Despite denials by its veterans, the Latvian Waffen SS unit helped round up Jews for deportation to Nazi extermination camps.
‘YOU’RE TRYING TO JUSTIFY THE CRIMES OF THE NAZIS’: RUSSIA’S FURY AFTER NEIGHBOR LATVIA PLANS TO HOLD RALLY TO COMMEMORATE SS
By Will Stewart
Mail Online
March 1, 2012
MOSCOW -- Russia today accused its tiny neighbor Latvia of making 'attempts to whitewash Hitler’s flunkeys' by allowing a parade which honors the role of the Baltic state’s veterans who fought for the Nazis in the Second World War.
In a furious outburst, Moscow accused the country’s president of seeking to 'justify the crimes' committed by 'collaborators' in the Latvian legion of the Waffen SS, and warned of the risk of 'glorification of the Nazi movement'.
The blast from the Russian foreign ministry against the EU and NATO state came after the go-ahead for an annual rally on March 16 to commemorate the 140,000-strong Latvian unit of Germany’s Waffen SS.
Latvian President Andris Berzins claimed the veterans deserved respect not condemnation, arguing that the Second World War recruits fought on the Nazi side in a bid to regain independence for their own country, which had been overrun by Stalin’s USSR.
'They were conscripted into the fascist German Legion. They went with the ideal of defending Latvia. Latvians in the Legion were not war criminals,' he said.
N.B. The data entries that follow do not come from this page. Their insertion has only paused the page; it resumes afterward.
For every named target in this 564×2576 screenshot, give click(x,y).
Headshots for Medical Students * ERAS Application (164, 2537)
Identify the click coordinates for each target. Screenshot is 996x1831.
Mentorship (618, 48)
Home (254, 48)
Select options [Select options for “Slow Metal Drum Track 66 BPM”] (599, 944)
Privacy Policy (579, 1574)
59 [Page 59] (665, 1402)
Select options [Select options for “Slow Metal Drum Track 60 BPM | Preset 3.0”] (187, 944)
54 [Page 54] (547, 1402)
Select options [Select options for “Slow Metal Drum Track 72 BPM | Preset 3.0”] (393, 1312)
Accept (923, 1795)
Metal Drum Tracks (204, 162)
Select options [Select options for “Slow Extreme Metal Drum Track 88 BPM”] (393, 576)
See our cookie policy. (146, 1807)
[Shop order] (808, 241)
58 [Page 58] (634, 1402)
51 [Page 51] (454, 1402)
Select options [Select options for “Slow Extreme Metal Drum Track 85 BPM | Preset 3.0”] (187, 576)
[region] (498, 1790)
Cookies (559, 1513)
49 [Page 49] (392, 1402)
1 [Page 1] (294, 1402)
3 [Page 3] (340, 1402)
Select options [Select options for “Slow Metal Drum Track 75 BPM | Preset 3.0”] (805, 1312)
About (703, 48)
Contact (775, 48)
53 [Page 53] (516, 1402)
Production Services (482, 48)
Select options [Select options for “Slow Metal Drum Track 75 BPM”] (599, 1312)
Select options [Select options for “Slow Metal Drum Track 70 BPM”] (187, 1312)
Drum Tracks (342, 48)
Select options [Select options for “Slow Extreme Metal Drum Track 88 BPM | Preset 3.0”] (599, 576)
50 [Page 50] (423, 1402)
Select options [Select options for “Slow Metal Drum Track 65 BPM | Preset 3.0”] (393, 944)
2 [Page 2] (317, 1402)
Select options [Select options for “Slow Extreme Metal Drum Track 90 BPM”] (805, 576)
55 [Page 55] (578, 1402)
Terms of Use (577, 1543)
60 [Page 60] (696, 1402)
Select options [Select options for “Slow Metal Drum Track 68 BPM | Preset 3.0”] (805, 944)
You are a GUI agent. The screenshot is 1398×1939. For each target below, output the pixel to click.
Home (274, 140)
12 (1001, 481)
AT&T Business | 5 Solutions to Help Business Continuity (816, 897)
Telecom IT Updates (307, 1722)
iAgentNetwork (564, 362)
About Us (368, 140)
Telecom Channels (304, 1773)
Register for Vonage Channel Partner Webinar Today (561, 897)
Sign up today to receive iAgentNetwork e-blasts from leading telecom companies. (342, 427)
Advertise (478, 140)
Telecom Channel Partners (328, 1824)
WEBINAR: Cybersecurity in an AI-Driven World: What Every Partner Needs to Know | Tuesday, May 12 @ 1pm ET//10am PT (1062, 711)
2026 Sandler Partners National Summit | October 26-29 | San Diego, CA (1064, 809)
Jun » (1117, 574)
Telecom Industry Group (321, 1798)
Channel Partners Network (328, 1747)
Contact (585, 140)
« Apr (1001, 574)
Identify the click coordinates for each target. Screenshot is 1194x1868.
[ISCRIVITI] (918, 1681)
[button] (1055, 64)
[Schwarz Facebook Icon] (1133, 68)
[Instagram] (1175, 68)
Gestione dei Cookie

'Remarks by Latvian President Andris Berzins expressing sympathy for Latvian Waffen-SS veterans are inconsistent with the status of the country as a democratic state,' said Russian foreign ministry spokesman Alexander Lukashevich.
He alleged the Latvian SS forces had committed atrocities on civilians in the ex-USSR while under Hitler’s command.
'Attempts to justify the crimes of the Latvian volunteer SS legion against the peaceful population of the Novgorod and Pskov regions and Belarus - and in the Riga ghetto - are sacrilegious and amoral and naturally cause profound indignation in Latvia and abroad,' he said.
He accused Latvia of flouting a UN resolution, and a European Commission demand 'which express serious concern over glorification of the Nazi movement, of former Waffen-SS members and local collaborationists'.
The Soviets seized Latvia in summer 1940 under a secret pact with Hitler. The deal broke down the following year when Germany invaded Soviet territory, with some Latvians hailing the Nazis as liberators.
Just a week earlier, Stalin had deported 15,000 Latvians to Siberia.
But the invading Nazis brought in their own reign of terror, killing 70,000 Jews, helped by local collaborators.
SS veterans insist they were not Nazis and that their legion was founded in 1943, after most of Latvia’s Jews were slaughtered.
As the Nazis were crushed, Stalin re-invaded Latvia, which remained in the Soviet Union until declaring independence in 1990.